March 7, 2011
We have been hearing from clients concerned about recent volatility in the municipal bond market. Muni bonds don't get a lot of attention in the mainstream press, and for good reason: they're boring. They're typically steady, stable, and free of Federal and state income tax. Investors seeking those virtues in an investment have long sought muni bonds from us and it is a big part of our business.
But about Meredith. I'll admit I had never heard of her until I got a text message on December 19th, a Sunday night. A colleague was watching an analyst named Meredith Whitney on 60 Minutes as she predicted a "spate" of defaults among municipal bond issuers. It meant nothing to me, having stopped listening to Wall Street analysts about 20 years ago. But Ms. Whitney's high profile Chicken Little routine helped accelerate a price decline in the municipal bond market that seemed to get rolling late last fall with the Fed's "QEII" plan.
As muni bond prices declined, some investors panicked and sold. That's too bad for them, because the vast majority of municipal bonds continue to pay their steady tax free interest. The thanks part comes from the opportunity provided by lower prices. With prices down, yields are up. For investors buying good quality bonds, that means more money in their pocket (and less tax).
And for that I say: Thank You Meredith Whitney.
(This article contains the current opinions of the author but not necessarily those of Brighton Securities Corp.

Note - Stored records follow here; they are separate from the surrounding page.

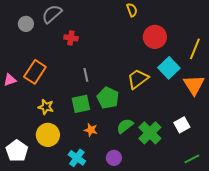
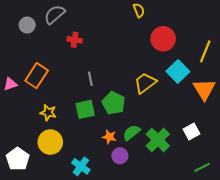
orange star: (91, 130) -> (109, 137), moved
purple circle: (114, 158) -> (120, 156), moved

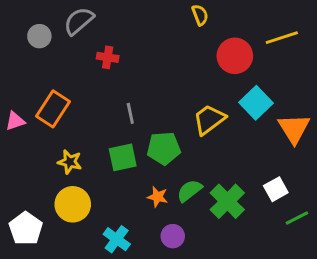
yellow line: (205, 51) -> (282, 38), moved, turned 50
green pentagon: (114, 103) -> (164, 148), turned -30
purple circle: (120, 156) -> (173, 236), moved
green line: (202, 167) -> (297, 218), moved

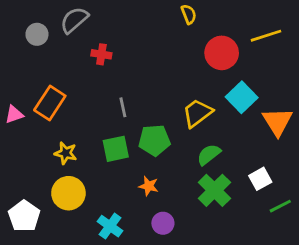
green semicircle: (189, 191) -> (209, 155), moved

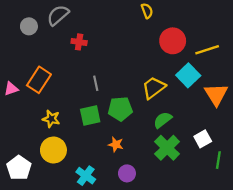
yellow line: (266, 36) -> (207, 50), moved
green line: (280, 206) -> (218, 160), turned -54

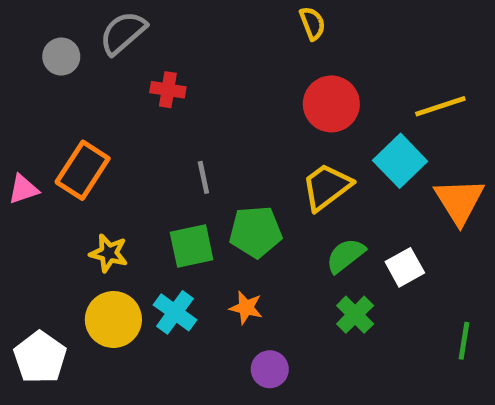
red circle: (173, 41) -> (331, 104), moved
white square: (203, 139) -> (405, 267), moved
green cross: (167, 148) -> (355, 315), size x0.7
cyan cross: (86, 176) -> (175, 312), moved

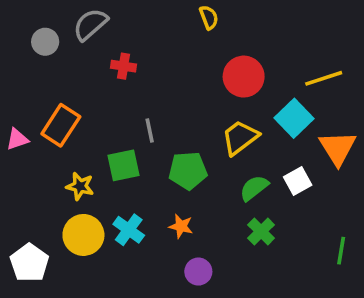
yellow semicircle: (312, 23) -> (209, 17), moved
green square: (192, 246) -> (123, 165), moved
white square: (405, 267) -> (298, 181), moved

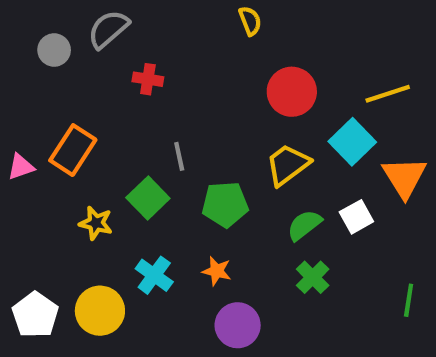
green square: (123, 165) -> (148, 198), turned -32
yellow circle: (83, 235) -> (100, 311), moved
purple circle: (198, 272) -> (238, 325), size x1.4

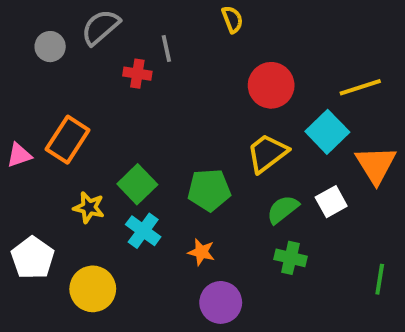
gray line: (179, 156) -> (166, 48), moved
cyan cross: (154, 275) -> (143, 231), moved
green cross: (313, 277) -> (290, 258), turned -32
white pentagon: (35, 315) -> (33, 258), moved

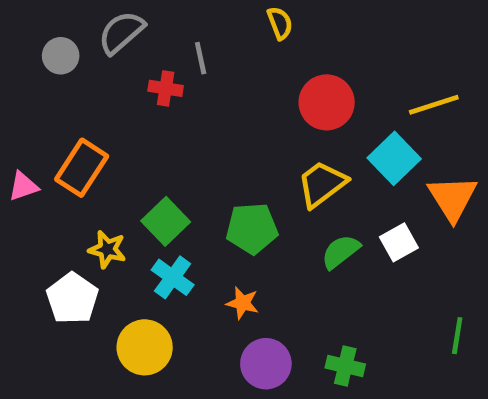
white pentagon: (33, 258) -> (72, 298), moved
green cross: (290, 258) -> (345, 366), moved
yellow circle: (93, 289) -> (145, 347), moved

The author's opinions are subject to change without notice. This blog post is for informational purposes only. Forecasts, estimates, and certain information contained herein should not be considered as investment advice or a recommendation of any particular security, strategy or investment product. References to specific securities and their issuers are for illustrative purposes only and are not intended and should not be interpreted as recommendations to purchase or sell such securities).